Task material:
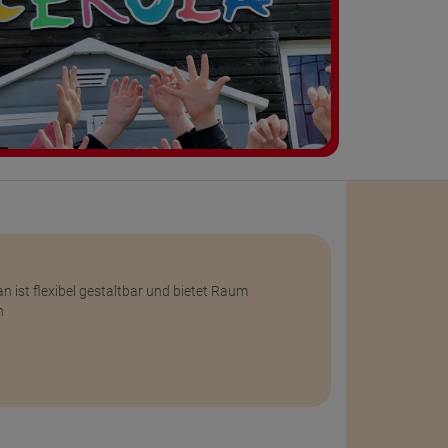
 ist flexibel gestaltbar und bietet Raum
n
* * *
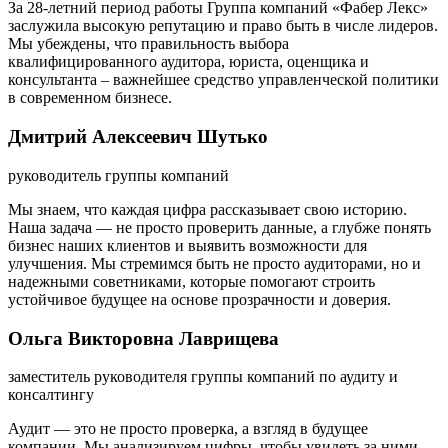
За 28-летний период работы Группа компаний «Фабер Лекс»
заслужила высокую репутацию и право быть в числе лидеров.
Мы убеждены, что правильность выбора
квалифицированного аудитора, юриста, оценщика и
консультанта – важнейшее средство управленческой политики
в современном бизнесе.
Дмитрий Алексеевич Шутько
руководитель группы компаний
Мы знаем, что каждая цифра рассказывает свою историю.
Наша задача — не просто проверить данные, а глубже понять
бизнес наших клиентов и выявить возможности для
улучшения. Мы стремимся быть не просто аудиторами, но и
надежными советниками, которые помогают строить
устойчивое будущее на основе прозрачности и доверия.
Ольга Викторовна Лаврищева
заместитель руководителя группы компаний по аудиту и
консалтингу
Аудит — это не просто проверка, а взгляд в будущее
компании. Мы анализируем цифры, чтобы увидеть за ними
---
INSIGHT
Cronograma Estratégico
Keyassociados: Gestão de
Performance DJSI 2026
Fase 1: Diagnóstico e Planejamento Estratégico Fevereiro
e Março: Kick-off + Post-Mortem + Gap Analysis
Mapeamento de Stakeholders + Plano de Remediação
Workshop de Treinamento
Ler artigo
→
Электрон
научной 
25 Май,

Your assignment: Copy each line of the entries in which the string "Estratégico" is found.

Response area:
Cronograma Estratégico
Fase 1: Diagnóstico e Planejamento Estratégico Fevereiro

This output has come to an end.